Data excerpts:
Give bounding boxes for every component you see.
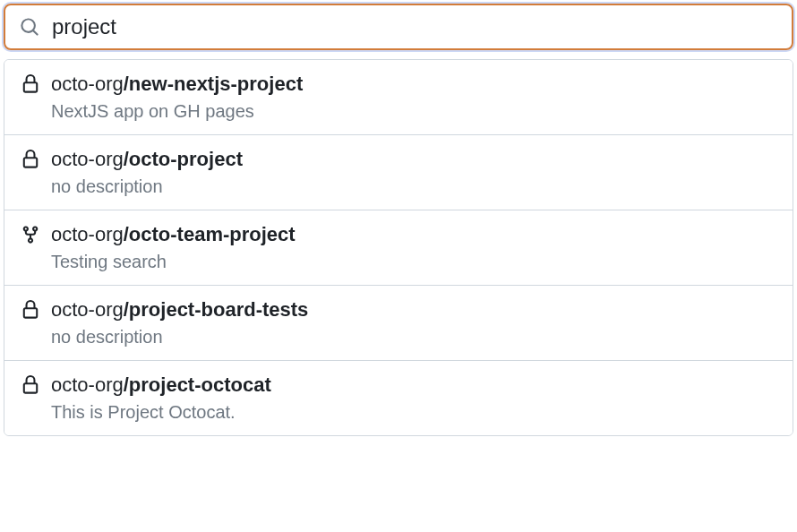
repo-org: octo-org (51, 73, 124, 95)
search-input-wrapper[interactable] (4, 4, 793, 50)
result-item[interactable]: octo-org/new-nextjs-project NextJS app o… (4, 60, 793, 135)
repo-name: octo-org/new-nextjs-project (51, 73, 303, 96)
repo-repo: new-nextjs-project (129, 73, 303, 95)
lock-icon (21, 74, 40, 94)
repo-repo: project-board-tests (129, 298, 308, 321)
repo-org: octo-org (51, 148, 124, 170)
repo-repo: project-octocat (129, 373, 271, 396)
result-item[interactable]: octo-org/octo-team-project Testing searc… (4, 210, 793, 286)
result-item[interactable]: octo-org/project-octocat This is Project… (4, 361, 793, 435)
lock-icon (21, 300, 40, 320)
repo-org: octo-org (51, 223, 124, 245)
result-header: octo-org/octo-team-project (21, 223, 776, 246)
result-description: no description (51, 327, 776, 348)
lock-icon (21, 375, 40, 395)
result-header: octo-org/project-octocat (21, 373, 776, 397)
lock-icon (21, 150, 40, 169)
result-item[interactable]: octo-org/octo-project no description (4, 135, 793, 210)
repo-org: octo-org (51, 373, 124, 396)
result-item[interactable]: octo-org/project-board-tests no descript… (4, 286, 793, 361)
result-header: octo-org/project-board-tests (21, 298, 776, 322)
repo-repo: octo-project (129, 148, 243, 170)
result-description: Testing search (51, 252, 776, 272)
search-container: octo-org/new-nextjs-project NextJS app o… (4, 4, 793, 436)
search-icon (20, 17, 39, 37)
result-description: NextJS app on GH pages (51, 101, 776, 122)
repo-org: octo-org (51, 298, 124, 321)
fork-icon (21, 225, 40, 245)
search-input[interactable] (52, 14, 777, 39)
results-list: octo-org/new-nextjs-project NextJS app o… (4, 59, 793, 436)
repo-repo: octo-team-project (129, 223, 296, 245)
result-description: no description (51, 176, 776, 197)
repo-name: octo-org/project-board-tests (51, 298, 308, 322)
repo-name: octo-org/octo-project (51, 148, 243, 171)
repo-name: octo-org/project-octocat (51, 373, 271, 397)
result-description: This is Project Octocat. (51, 402, 776, 423)
result-header: octo-org/octo-project (21, 148, 776, 171)
repo-name: octo-org/octo-team-project (51, 223, 296, 246)
result-header: octo-org/new-nextjs-project (21, 73, 776, 96)
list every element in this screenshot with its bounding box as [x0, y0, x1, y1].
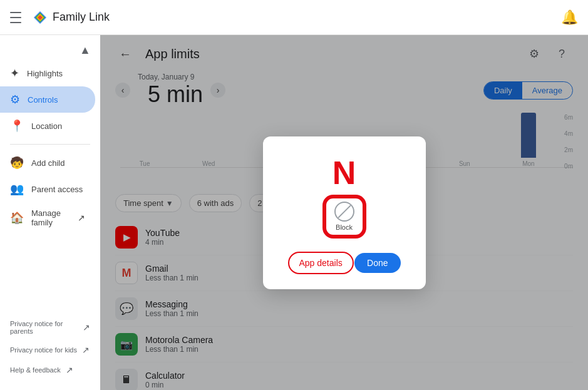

REQUIRED ACTION: Return every entry above word for word, and include no images.

YOUR RESPONSE:
Give bounding boxes for every component you see.
repo-org: octo-org (51, 73, 124, 95)
search-input-wrapper[interactable] (4, 4, 793, 50)
result-item[interactable]: octo-org/new-nextjs-project NextJS app o… (4, 60, 793, 135)
repo-name: octo-org/new-nextjs-project (51, 73, 303, 96)
repo-repo: new-nextjs-project (129, 73, 303, 95)
lock-icon (21, 74, 40, 94)
repo-repo: project-board-tests (129, 298, 308, 321)
repo-org: octo-org (51, 148, 124, 170)
repo-repo: project-octocat (129, 373, 271, 396)
result-item[interactable]: octo-org/octo-team-project Testing searc… (4, 210, 793, 286)
result-item[interactable]: octo-org/project-octocat This is Project… (4, 361, 793, 435)
lock-icon (21, 300, 40, 320)
repo-org: octo-org (51, 223, 124, 245)
result-header: octo-org/octo-team-project (21, 223, 776, 246)
result-description: no description (51, 327, 776, 348)
lock-icon (21, 375, 40, 395)
result-header: octo-org/project-octocat (21, 373, 776, 397)
lock-icon (21, 150, 40, 169)
result-item[interactable]: octo-org/octo-project no description (4, 135, 793, 210)
repo-org: octo-org (51, 373, 124, 396)
result-item[interactable]: octo-org/project-board-tests no descript… (4, 286, 793, 361)
result-header: octo-org/project-board-tests (21, 298, 776, 322)
repo-repo: octo-project (129, 148, 243, 170)
result-description: Testing search (51, 252, 776, 272)
search-container: octo-org/new-nextjs-project NextJS app o… (4, 4, 793, 436)
search-icon (20, 17, 39, 37)
result-description: NextJS app on GH pages (51, 101, 776, 122)
repo-org: octo-org (51, 298, 124, 321)
fork-icon (21, 225, 40, 245)
search-input[interactable] (52, 14, 777, 39)
results-list: octo-org/new-nextjs-project NextJS app o… (4, 59, 793, 436)
repo-repo: octo-team-project (129, 223, 296, 245)
result-description: no description (51, 176, 776, 197)
repo-name: octo-org/project-board-tests (51, 298, 308, 322)
repo-name: octo-org/octo-project (51, 148, 243, 171)
repo-name: octo-org/project-octocat (51, 373, 271, 397)
result-description: This is Project Octocat. (51, 402, 776, 423)
result-header: octo-org/octo-project (21, 148, 776, 171)
repo-name: octo-org/octo-team-project (51, 223, 296, 246)
result-header: octo-org/new-nextjs-project (21, 73, 776, 96)
list every element in this screenshot with its bounding box as [x0, y0, x1, y1].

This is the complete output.